How the CPI Reflects Home Ownership
The housing inflation index is meant to measure the average cost of housing in the U.S. economy, said JP Morgan’s Seydl. Its two main components are rent and “equivalent owner-occupancy rent”.
Assessing changes in spending for tenants, who pay a monthly rent to their landlords, is straightforward.
But most Americans are homeowners. For them, calculus is harder: The BLS considers owner-occupied housing units as investments, not consumption goods.
[Shelter] has moved in the right direction. It just moves much, much slower than anyone really expected.
Olivia Cross
North American Economist at Capital Econoics
Regular expenses that homeowners incur — such as mortgage, property taxes, property fees, most maintenance and all improvement costs — are treated as “capital” expenses, not consumption. They don’t fit neatly into the CPI basket, which measures changes in the prices of goods and services Americans consume.
“When it comes to the CPI, [shelter] it doesn’t mean the cost for homes to buy,” said NAR’s Lautz.
The BLS uses the “Owner Equivalent Rent” (OER) category to put homeowners on a level playing field with renters. The meters the “value a homeowner could have received by renting the good (ie, the house) instead of using it himself,” according to the BLS.
BLS has been using this framework since 1987, the agency he said.
Imputing rental value to owner-occupied homes is something “many countries around the world do” when calculating inflation, Powell said in June.
How the BLS constructs the shelter index
Because rents generally don’t change from month to month, the government constructs the CPI shelter index by sampling a “stratified group” of renters and homeowners, Seidle said.
It divides the sample into six groups and surveys each on a staggered basis every six months. For example, House A is voted in January and July, House B in February and August, and so on.

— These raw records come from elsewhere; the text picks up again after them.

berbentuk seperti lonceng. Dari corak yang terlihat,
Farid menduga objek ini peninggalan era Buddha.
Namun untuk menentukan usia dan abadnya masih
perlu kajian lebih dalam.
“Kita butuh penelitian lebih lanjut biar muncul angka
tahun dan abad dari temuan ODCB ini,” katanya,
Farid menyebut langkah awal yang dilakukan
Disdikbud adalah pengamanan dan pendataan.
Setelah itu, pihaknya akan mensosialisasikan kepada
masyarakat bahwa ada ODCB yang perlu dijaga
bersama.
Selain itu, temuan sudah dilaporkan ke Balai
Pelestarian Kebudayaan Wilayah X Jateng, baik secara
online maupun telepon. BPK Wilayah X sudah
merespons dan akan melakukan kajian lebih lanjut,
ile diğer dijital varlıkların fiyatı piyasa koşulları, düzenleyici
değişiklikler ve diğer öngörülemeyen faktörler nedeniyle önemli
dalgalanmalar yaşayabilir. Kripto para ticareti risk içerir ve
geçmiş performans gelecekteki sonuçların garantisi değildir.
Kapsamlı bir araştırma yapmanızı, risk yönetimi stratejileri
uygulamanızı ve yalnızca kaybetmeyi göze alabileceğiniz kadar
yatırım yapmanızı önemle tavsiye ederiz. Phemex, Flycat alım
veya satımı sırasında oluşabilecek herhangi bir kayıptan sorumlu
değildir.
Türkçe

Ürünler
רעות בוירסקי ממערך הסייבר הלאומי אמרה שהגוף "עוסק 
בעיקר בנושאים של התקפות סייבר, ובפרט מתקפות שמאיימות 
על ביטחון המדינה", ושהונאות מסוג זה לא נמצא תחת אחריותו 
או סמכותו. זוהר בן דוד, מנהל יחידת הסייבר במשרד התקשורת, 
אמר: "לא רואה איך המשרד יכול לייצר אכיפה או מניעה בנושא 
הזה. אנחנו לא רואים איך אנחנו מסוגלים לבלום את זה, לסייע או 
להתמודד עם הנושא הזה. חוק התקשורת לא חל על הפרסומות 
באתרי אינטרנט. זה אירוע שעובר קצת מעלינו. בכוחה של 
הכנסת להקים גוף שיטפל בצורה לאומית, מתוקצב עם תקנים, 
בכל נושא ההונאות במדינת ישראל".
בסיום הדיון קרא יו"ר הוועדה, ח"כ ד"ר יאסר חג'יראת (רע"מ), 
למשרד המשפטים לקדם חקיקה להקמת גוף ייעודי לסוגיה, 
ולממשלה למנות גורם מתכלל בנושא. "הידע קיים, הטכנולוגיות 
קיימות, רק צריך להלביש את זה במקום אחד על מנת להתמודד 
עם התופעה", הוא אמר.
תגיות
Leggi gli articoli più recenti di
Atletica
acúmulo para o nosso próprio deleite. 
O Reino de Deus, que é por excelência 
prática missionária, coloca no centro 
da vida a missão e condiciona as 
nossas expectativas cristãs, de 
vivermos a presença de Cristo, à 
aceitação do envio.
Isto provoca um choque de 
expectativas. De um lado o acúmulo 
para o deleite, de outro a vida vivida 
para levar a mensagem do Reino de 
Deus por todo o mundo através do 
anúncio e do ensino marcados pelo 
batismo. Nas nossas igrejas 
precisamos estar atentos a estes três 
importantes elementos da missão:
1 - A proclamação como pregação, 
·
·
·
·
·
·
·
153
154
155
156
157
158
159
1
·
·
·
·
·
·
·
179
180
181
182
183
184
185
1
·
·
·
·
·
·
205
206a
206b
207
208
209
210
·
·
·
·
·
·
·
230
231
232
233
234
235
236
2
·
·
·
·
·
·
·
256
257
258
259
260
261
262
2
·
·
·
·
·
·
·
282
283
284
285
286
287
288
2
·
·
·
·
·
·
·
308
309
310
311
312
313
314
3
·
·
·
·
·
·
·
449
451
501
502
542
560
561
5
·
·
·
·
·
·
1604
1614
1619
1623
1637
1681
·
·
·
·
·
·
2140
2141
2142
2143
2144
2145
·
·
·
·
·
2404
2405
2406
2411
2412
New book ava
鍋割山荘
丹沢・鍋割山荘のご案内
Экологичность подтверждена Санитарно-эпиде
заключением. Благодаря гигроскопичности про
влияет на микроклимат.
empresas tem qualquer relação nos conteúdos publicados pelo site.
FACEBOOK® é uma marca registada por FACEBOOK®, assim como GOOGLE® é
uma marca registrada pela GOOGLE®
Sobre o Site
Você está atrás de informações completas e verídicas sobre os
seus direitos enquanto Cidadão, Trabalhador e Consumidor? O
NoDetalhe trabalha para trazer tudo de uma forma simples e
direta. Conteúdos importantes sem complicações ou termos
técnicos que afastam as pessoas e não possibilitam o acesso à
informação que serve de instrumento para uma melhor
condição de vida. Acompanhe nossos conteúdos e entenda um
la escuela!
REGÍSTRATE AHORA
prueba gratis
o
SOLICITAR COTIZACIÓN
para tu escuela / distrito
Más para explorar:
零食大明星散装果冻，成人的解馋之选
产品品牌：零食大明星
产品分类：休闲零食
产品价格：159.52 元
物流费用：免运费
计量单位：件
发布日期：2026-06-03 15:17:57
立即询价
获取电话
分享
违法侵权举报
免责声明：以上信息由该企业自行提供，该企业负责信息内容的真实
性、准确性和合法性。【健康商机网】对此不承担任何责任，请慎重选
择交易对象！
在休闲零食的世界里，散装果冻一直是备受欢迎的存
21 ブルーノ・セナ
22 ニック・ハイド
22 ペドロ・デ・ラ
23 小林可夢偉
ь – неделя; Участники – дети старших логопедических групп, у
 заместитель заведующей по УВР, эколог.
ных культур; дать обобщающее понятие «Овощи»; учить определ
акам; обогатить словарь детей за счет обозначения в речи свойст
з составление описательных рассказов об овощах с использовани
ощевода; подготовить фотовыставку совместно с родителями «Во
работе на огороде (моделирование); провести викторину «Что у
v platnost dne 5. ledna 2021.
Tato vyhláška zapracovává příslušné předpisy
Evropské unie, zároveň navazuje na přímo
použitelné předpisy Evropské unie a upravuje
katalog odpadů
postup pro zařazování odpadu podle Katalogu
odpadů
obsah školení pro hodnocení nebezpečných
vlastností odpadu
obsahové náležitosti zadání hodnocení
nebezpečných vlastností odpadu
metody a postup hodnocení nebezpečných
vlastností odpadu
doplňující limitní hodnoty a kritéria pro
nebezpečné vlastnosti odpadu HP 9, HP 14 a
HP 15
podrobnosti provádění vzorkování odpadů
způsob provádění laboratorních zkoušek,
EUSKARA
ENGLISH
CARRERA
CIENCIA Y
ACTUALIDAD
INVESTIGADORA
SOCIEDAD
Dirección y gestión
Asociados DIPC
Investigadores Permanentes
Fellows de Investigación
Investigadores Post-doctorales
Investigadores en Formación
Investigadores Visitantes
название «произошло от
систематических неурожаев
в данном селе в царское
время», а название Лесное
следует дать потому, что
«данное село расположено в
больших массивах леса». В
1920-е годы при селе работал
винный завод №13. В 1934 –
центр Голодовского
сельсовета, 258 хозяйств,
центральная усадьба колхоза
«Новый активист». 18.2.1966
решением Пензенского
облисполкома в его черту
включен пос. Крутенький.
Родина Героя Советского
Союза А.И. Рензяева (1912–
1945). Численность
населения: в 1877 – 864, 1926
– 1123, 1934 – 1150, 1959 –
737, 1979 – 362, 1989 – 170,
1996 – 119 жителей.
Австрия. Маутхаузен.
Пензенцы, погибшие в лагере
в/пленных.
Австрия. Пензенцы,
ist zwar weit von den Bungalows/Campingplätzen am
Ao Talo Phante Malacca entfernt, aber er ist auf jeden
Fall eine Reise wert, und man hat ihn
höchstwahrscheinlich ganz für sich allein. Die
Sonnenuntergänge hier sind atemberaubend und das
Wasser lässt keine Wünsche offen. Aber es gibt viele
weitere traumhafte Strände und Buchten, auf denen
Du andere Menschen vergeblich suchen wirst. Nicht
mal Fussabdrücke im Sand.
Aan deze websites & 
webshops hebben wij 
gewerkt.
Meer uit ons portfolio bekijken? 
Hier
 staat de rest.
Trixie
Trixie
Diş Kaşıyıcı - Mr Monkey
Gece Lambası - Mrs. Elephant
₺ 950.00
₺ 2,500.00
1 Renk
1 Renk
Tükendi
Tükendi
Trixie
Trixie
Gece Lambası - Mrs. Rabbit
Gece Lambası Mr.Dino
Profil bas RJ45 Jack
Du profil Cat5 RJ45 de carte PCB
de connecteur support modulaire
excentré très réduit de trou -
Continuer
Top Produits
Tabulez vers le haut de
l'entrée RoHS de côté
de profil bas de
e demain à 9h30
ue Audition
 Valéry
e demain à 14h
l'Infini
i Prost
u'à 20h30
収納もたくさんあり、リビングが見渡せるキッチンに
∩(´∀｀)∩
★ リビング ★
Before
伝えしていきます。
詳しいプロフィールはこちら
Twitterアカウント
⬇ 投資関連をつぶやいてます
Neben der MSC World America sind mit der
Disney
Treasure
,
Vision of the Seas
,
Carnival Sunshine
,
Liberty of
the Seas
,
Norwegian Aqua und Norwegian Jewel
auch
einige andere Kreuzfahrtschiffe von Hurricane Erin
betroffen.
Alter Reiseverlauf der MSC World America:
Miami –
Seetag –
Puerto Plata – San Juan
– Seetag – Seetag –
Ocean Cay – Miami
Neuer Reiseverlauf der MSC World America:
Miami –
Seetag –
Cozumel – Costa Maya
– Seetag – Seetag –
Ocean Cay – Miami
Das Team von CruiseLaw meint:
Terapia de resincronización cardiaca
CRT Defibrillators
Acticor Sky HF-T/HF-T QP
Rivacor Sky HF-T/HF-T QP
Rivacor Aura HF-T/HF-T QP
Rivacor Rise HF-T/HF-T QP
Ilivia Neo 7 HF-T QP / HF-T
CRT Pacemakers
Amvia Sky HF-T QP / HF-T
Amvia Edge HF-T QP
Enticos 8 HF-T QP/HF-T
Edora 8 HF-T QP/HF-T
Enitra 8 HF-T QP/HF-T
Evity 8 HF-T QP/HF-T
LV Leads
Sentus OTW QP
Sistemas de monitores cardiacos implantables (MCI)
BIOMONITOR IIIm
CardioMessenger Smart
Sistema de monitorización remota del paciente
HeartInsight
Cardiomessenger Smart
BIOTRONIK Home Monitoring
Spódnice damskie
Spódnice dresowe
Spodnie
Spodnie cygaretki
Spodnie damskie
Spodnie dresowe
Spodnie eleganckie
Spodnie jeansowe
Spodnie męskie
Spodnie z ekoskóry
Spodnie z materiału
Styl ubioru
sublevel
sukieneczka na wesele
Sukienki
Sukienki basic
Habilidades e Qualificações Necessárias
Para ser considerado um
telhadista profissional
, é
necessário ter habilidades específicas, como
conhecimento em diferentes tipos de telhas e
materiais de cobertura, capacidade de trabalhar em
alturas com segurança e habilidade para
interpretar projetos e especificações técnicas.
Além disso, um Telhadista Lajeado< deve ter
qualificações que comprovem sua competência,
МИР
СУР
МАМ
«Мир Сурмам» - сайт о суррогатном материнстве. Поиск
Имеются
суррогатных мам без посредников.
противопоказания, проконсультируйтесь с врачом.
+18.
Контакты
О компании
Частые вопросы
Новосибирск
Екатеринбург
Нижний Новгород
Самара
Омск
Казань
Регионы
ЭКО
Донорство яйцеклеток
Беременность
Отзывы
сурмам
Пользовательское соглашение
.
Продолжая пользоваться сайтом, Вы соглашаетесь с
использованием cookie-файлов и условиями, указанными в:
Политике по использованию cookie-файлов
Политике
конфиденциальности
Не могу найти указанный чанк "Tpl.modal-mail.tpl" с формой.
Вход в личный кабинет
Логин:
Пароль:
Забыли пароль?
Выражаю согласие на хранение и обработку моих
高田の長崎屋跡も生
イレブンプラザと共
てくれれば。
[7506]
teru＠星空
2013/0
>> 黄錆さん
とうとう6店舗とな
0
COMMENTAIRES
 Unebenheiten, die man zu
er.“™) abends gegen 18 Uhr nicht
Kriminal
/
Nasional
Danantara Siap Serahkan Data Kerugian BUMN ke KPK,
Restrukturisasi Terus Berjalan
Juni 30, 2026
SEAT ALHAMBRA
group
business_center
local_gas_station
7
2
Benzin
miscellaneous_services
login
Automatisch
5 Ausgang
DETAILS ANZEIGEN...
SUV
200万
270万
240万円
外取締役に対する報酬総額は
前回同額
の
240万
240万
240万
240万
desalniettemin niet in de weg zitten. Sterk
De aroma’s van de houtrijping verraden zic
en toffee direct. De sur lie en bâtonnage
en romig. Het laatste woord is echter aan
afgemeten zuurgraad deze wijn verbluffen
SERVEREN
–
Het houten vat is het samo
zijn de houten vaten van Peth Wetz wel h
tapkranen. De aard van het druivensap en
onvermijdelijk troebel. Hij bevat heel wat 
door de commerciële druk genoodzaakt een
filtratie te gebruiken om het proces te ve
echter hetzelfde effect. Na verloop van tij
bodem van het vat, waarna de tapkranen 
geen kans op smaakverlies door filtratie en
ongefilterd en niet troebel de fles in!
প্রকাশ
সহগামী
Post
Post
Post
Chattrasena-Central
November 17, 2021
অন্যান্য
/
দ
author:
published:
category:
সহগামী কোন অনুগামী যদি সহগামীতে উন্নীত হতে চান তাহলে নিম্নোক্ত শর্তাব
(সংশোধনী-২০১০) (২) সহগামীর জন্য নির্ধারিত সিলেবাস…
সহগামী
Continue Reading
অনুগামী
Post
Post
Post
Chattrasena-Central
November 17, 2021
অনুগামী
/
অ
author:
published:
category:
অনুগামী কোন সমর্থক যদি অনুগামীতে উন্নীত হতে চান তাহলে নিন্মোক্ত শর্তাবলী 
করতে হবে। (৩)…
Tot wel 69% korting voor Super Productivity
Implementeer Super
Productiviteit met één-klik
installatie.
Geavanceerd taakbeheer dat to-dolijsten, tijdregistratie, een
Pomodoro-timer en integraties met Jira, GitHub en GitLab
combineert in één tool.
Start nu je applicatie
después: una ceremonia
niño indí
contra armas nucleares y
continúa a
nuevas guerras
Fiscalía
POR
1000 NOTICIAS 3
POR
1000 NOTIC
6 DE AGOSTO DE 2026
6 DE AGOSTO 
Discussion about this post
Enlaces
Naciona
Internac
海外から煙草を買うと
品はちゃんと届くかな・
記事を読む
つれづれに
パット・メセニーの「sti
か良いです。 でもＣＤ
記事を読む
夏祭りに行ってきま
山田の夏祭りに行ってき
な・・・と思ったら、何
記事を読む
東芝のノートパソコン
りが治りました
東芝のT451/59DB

Aggregates price changes in the overall shelter index.
The index moves slowly and lags because of the staggered nature of the data, economists said.
“What we’re seeing in the CPI data has already happened nine to 12 months ago,” said CoreLogic’s Hepp.
Housing inflation should continue to moderate as it responds to the trend of new rental contracts and, in general, as more rental units become available, experts say.
“We will continue to see a slowdown or slowdown in the rental component,” Hepp said.
Rental prices rose during the pandemic because demand outstripped supply, which caused rental prices to rise, he said.
“One of the reasons rent growth has slowed is because there’s more construction of multifamily units,” Lautz said. “It makes more of the demand that was really limited.”